> [DIRECTIONS]
Word for word, reproduce the listing that follows, excluding any pictures it contains.

> [PROVIDED DATA]
# # # #

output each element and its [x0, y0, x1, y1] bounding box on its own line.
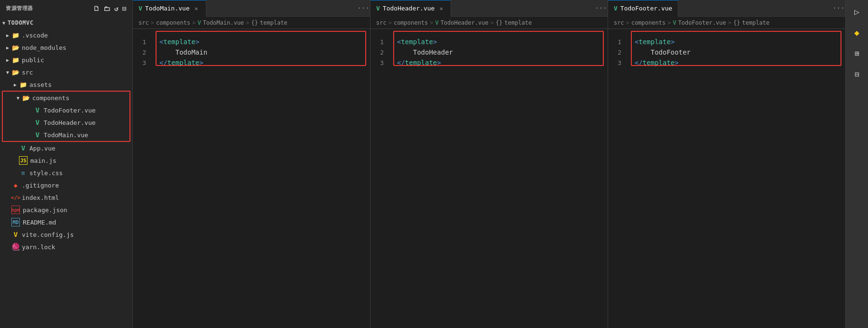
vscode-label: .vscode	[22, 32, 48, 39]
stylecss-icon: ≡	[19, 169, 28, 177]
sidebar-title: 资源管理器	[6, 5, 33, 12]
tree-arrow-node-modules	[4, 44, 11, 51]
indexhtml-icon: </>	[11, 193, 20, 202]
tab-todofootervue[interactable]: V TodoFooter.vue	[608, 0, 678, 17]
tab-label-1: TodoMain.vue	[145, 5, 190, 12]
readme-label: README.md	[23, 219, 56, 226]
tree-item-todomainfile[interactable]: V TodoMain.vue	[3, 129, 129, 141]
refresh-icon[interactable]: ↺	[114, 5, 119, 12]
tree-item-yarnlock[interactable]: 🧶 yarn.lock	[0, 241, 132, 253]
breadcrumb-braces-1: {}	[251, 19, 258, 26]
layout-icon[interactable]: ⊟	[850, 66, 865, 82]
tree-empty-yarnlock	[4, 243, 11, 251]
tree-empty-mainjs	[11, 157, 19, 164]
line-numbers-1: 1 2 3	[133, 33, 152, 72]
tree-empty-todofooter	[26, 106, 33, 114]
editor-panel-2: V TodoHeader.vue ✕ ··· src > components …	[370, 0, 608, 328]
vite-icon[interactable]: ◆	[850, 25, 865, 40]
breadcrumb-sep2: >	[192, 19, 195, 26]
line-num-2-1: 1	[370, 37, 389, 47]
breadcrumb-sep3-2: >	[667, 19, 671, 26]
tree-item-gitignore[interactable]: ◆ .gitignore	[0, 179, 132, 191]
tree-item-public[interactable]: 📁 public	[0, 54, 132, 66]
new-file-icon[interactable]: 🗋	[93, 5, 100, 12]
tree-empty-viteconfig	[4, 231, 11, 238]
collapse-icon[interactable]: ⊟	[122, 5, 127, 12]
sidebar: 资源管理器 🗋 🗀 ↺ ⊟ TODOMVC 📁 .v	[0, 0, 133, 328]
public-label: public	[22, 56, 44, 64]
todofooter-label: TodoFooter.vue	[44, 107, 96, 114]
breadcrumb-vue-icon-3: V	[673, 19, 676, 26]
breadcrumb-sep1: >	[151, 19, 154, 26]
assets-folder-icon: 📁	[19, 80, 28, 89]
tree-item-indexhtml[interactable]: </> index.html	[0, 191, 132, 204]
tab-more-1[interactable]: ···	[357, 0, 370, 17]
breadcrumb-components-3: components	[631, 19, 665, 26]
sidebar-header: 资源管理器 🗋 🗀 ↺ ⊟	[0, 0, 132, 17]
tab-todomainvue[interactable]: V TodoMain.vue ✕	[133, 0, 206, 17]
editors-area: V TodoMain.vue ✕ ··· src > components > …	[133, 0, 845, 328]
tab-close-1[interactable]: ✕	[193, 5, 200, 12]
breadcrumb-template-1: template	[260, 19, 287, 26]
tab-more-2[interactable]: ···	[594, 0, 608, 17]
tree-item-assets[interactable]: 📁 assets	[0, 78, 132, 91]
todoheader-label: TodoHeader.vue	[44, 119, 96, 126]
tab-close-2[interactable]: ✕	[437, 5, 445, 12]
editor-panel-3: V TodoFooter.vue ··· src > components > …	[608, 0, 845, 328]
tree-empty-stylecss	[11, 169, 19, 177]
tree-item-stylecss[interactable]: ≡ style.css	[0, 167, 132, 179]
tree-item-packagejson[interactable]: npm package.json	[0, 204, 132, 216]
vscode-folder-icon: 📁	[11, 31, 20, 39]
tree-root[interactable]: TODOMVC	[0, 17, 132, 29]
src-folder-icon: 📂	[11, 68, 20, 76]
sidebar-content: TODOMVC 📁 .vscode 📂 node_modules	[0, 17, 132, 328]
breadcrumb-sep2-1: >	[388, 19, 392, 26]
tree-item-readme[interactable]: MD README.md	[0, 216, 132, 228]
tree-item-mainjs[interactable]: JS main.js	[0, 154, 132, 167]
gitignore-label: .gitignore	[22, 182, 59, 189]
code-highlight-box-2	[393, 31, 604, 66]
viteconfig-icon: V	[11, 230, 20, 239]
tree-item-node-modules[interactable]: 📂 node_modules	[0, 41, 132, 54]
tab-bar-3: V TodoFooter.vue ···	[608, 0, 845, 17]
new-folder-icon[interactable]: 🗀	[103, 5, 111, 12]
breadcrumb-braces-2: {}	[496, 19, 502, 26]
tree-item-components[interactable]: 📂 components	[3, 92, 129, 104]
tree-item-app[interactable]: V App.vue	[0, 142, 132, 154]
todomainfile-vue-icon: V	[33, 131, 42, 139]
breadcrumb-sep3-1: >	[626, 19, 629, 26]
packagejson-label: package.json	[23, 206, 67, 214]
line-num-3-3: 3	[608, 57, 627, 68]
mainjs-label: main.js	[30, 157, 56, 164]
gitignore-icon: ◆	[11, 181, 20, 189]
breadcrumb-file-3: TodoFooter.vue	[678, 19, 726, 26]
run-icon[interactable]: ▷	[850, 4, 865, 19]
yarnlock-label: yarn.lock	[22, 244, 55, 251]
line-num-1-3: 3	[133, 57, 152, 68]
tree-arrow-src	[4, 68, 11, 76]
tree-empty-todomainfile	[26, 131, 33, 139]
tree-item-todoheader[interactable]: V TodoHeader.vue	[3, 116, 129, 129]
breadcrumb-1: src > components > V TodoMain.vue > {} t…	[133, 17, 370, 29]
editor-panel-1: V TodoMain.vue ✕ ··· src > components > …	[133, 0, 370, 328]
tab-todoheadervue[interactable]: V TodoHeader.vue ✕	[370, 0, 451, 17]
tab-more-3[interactable]: ···	[832, 0, 845, 17]
line-num-1-1: 1	[133, 37, 152, 47]
breadcrumb-braces-3: {}	[733, 19, 740, 26]
breadcrumb-2: src > components > V TodoHeader.vue > {}…	[370, 17, 608, 29]
readme-icon: MD	[11, 218, 20, 226]
breadcrumb-components-1: components	[156, 19, 190, 26]
tree-item-viteconfig[interactable]: V vite.config.js	[0, 228, 132, 241]
tree-item-src[interactable]: 📂 src	[0, 66, 132, 78]
breadcrumb-file-2: TodoHeader.vue	[441, 19, 489, 26]
breadcrumb-sep3-3: >	[728, 19, 731, 26]
code-area-1: 1 2 3 <template> TodoMain	[133, 29, 370, 328]
breadcrumb-vue-icon-2: V	[435, 19, 438, 26]
todoheader-vue-icon: V	[33, 118, 42, 127]
tree-arrow-root	[0, 19, 8, 27]
tree-item-vscode[interactable]: 📁 .vscode	[0, 29, 132, 41]
code-area-3: 1 2 3 <template> TodoFooter	[608, 29, 845, 328]
tree-root-label: TODOMVC	[8, 19, 34, 26]
split-editor-icon[interactable]: ⊞	[850, 46, 865, 61]
tree-item-todofooter[interactable]: V TodoFooter.vue	[3, 104, 129, 116]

# # # #

> [RESPONSE]
output each element and its [x0, y0, x1, y1] bounding box on its own line.
vscode-label: .vscode	[22, 32, 48, 39]
stylecss-icon: ≡	[19, 169, 28, 177]
sidebar-title: 资源管理器	[6, 5, 33, 12]
tree-arrow-node-modules	[4, 44, 11, 51]
indexhtml-icon: </>	[11, 193, 20, 202]
tab-todofootervue[interactable]: V TodoFooter.vue	[608, 0, 678, 17]
tab-label-1: TodoMain.vue	[145, 5, 190, 12]
readme-label: README.md	[23, 219, 56, 226]
tree-item-todomainfile[interactable]: V TodoMain.vue	[3, 129, 129, 141]
refresh-icon[interactable]: ↺	[114, 5, 119, 12]
tree-item-yarnlock[interactable]: 🧶 yarn.lock	[0, 241, 132, 253]
breadcrumb-braces-1: {}	[251, 19, 258, 26]
layout-icon[interactable]: ⊟	[850, 66, 865, 82]
tree-empty-yarnlock	[4, 243, 11, 251]
tree-empty-mainjs	[11, 157, 19, 164]
line-numbers-1: 1 2 3	[133, 33, 152, 72]
tree-empty-todofooter	[26, 106, 33, 114]
editor-panel-2: V TodoHeader.vue ✕ ··· src > components …	[370, 0, 608, 328]
vite-icon[interactable]: ◆	[850, 25, 865, 40]
breadcrumb-sep2: >	[192, 19, 195, 26]
line-num-2-1: 1	[370, 37, 389, 47]
breadcrumb-sep3-2: >	[667, 19, 671, 26]
tree-item-gitignore[interactable]: ◆ .gitignore	[0, 179, 132, 191]
tree-item-public[interactable]: 📁 public	[0, 54, 132, 66]
new-file-icon[interactable]: 🗋	[93, 5, 100, 12]
tree-empty-viteconfig	[4, 231, 11, 238]
collapse-icon[interactable]: ⊟	[122, 5, 127, 12]
sidebar: 资源管理器 🗋 🗀 ↺ ⊟ TODOMVC 📁 .v	[0, 0, 133, 328]
public-label: public	[22, 56, 44, 64]
todofooter-label: TodoFooter.vue	[44, 107, 96, 114]
breadcrumb-vue-icon-3: V	[673, 19, 676, 26]
breadcrumb-sep1: >	[151, 19, 154, 26]
assets-folder-icon: 📁	[19, 80, 28, 89]
tree-item-indexhtml[interactable]: </> index.html	[0, 191, 132, 204]
tab-more-1[interactable]: ···	[357, 0, 370, 17]
breadcrumb-components-3: components	[631, 19, 665, 26]
sidebar-header: 资源管理器 🗋 🗀 ↺ ⊟	[0, 0, 132, 17]
tab-todomainvue[interactable]: V TodoMain.vue ✕	[133, 0, 206, 17]
editors-area: V TodoMain.vue ✕ ··· src > components > …	[133, 0, 845, 328]
tab-close-1[interactable]: ✕	[193, 5, 200, 12]
breadcrumb-template-1: template	[260, 19, 287, 26]
tab-more-2[interactable]: ···	[594, 0, 608, 17]
tree-item-assets[interactable]: 📁 assets	[0, 78, 132, 91]
todoheader-label: TodoHeader.vue	[44, 119, 96, 126]
tab-close-2[interactable]: ✕	[437, 5, 445, 12]
editor-panel-3: V TodoFooter.vue ··· src > components > …	[608, 0, 845, 328]
tree-empty-stylecss	[11, 169, 19, 177]
tree-item-stylecss[interactable]: ≡ style.css	[0, 167, 132, 179]
tree-item-packagejson[interactable]: npm package.json	[0, 204, 132, 216]
vscode-folder-icon: 📁	[11, 31, 20, 39]
tree-root[interactable]: TODOMVC	[0, 17, 132, 29]
src-folder-icon: 📂	[11, 68, 20, 76]
sidebar-content: TODOMVC 📁 .vscode 📂 node_modules	[0, 17, 132, 328]
breadcrumb-sep2-1: >	[388, 19, 392, 26]
tree-item-readme[interactable]: MD README.md	[0, 216, 132, 228]
tree-item-mainjs[interactable]: JS main.js	[0, 154, 132, 167]
gitignore-label: .gitignore	[22, 182, 59, 189]
code-highlight-box-2	[393, 31, 604, 66]
viteconfig-icon: V	[11, 230, 20, 239]
tree-item-node-modules[interactable]: 📂 node_modules	[0, 41, 132, 54]
tab-bar-3: V TodoFooter.vue ···	[608, 0, 845, 17]
new-folder-icon[interactable]: 🗀	[103, 5, 111, 12]
breadcrumb-braces-2: {}	[496, 19, 502, 26]
tree-item-components[interactable]: 📂 components	[3, 92, 129, 104]
tree-item-app[interactable]: V App.vue	[0, 142, 132, 154]
todomainfile-vue-icon: V	[33, 131, 42, 139]
breadcrumb-sep3-1: >	[626, 19, 629, 26]
packagejson-label: package.json	[23, 206, 67, 214]
line-num-3-3: 3	[608, 57, 627, 68]
mainjs-label: main.js	[30, 157, 56, 164]
gitignore-icon: ◆	[11, 181, 20, 189]
breadcrumb-file-3: TodoFooter.vue	[678, 19, 726, 26]
run-icon[interactable]: ▷	[850, 4, 865, 19]
yarnlock-label: yarn.lock	[22, 244, 55, 251]
line-num-1-3: 3	[133, 57, 152, 68]
tree-arrow-src	[4, 68, 11, 76]
tree-empty-todomainfile	[26, 131, 33, 139]
tree-item-todoheader[interactable]: V TodoHeader.vue	[3, 116, 129, 129]
breadcrumb-1: src > components > V TodoMain.vue > {} t…	[133, 17, 370, 29]
editor-panel-1: V TodoMain.vue ✕ ··· src > components > …	[133, 0, 370, 328]
tab-todoheadervue[interactable]: V TodoHeader.vue ✕	[370, 0, 451, 17]
tab-more-3[interactable]: ···	[832, 0, 845, 17]
line-num-1-1: 1	[133, 37, 152, 47]
breadcrumb-braces-3: {}	[733, 19, 740, 26]
breadcrumb-2: src > components > V TodoHeader.vue > {}…	[370, 17, 608, 29]
readme-icon: MD	[11, 218, 20, 226]
breadcrumb-components-1: components	[156, 19, 190, 26]
tree-item-viteconfig[interactable]: V vite.config.js	[0, 228, 132, 241]
tree-item-src[interactable]: 📂 src	[0, 66, 132, 78]
breadcrumb-file-2: TodoHeader.vue	[441, 19, 489, 26]
breadcrumb-sep3-3: >	[728, 19, 731, 26]
code-area-1: 1 2 3 <template> TodoMain	[133, 29, 370, 328]
breadcrumb-vue-icon-2: V	[435, 19, 438, 26]
todoheader-vue-icon: V	[33, 118, 42, 127]
tree-arrow-root	[0, 19, 8, 27]
tree-item-vscode[interactable]: 📁 .vscode	[0, 29, 132, 41]
code-area-3: 1 2 3 <template> TodoFooter	[608, 29, 845, 328]
tree-root-label: TODOMVC	[8, 19, 34, 26]
split-editor-icon[interactable]: ⊞	[850, 46, 865, 61]
tree-item-todofooter[interactable]: V TodoFooter.vue	[3, 104, 129, 116]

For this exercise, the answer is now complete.